▸ **INSTRUCTIONS FOR THE TASK**
The only acceptable output is every entry, printed exactly.

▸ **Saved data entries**
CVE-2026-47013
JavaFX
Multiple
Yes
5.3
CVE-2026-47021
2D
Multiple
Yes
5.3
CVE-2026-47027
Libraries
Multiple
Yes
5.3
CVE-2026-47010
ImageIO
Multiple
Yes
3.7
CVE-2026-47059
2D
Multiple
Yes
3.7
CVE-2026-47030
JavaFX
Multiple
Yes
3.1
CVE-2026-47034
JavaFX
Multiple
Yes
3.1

▸ **REPLY**
CVE-2026-47013
JavaFX
Multiple
Yes
5.3
CVE-2026-47021
2D
Multiple
Yes
5.3
CVE-2026-47027
Libraries
Multiple
Yes
5.3
CVE-2026-47010
ImageIO
Multiple
Yes
3.7
CVE-2026-47059
2D
Multiple
Yes
3.7
CVE-2026-47030
JavaFX
Multiple
Yes
3.1
CVE-2026-47034
JavaFX
Multiple
Yes
3.1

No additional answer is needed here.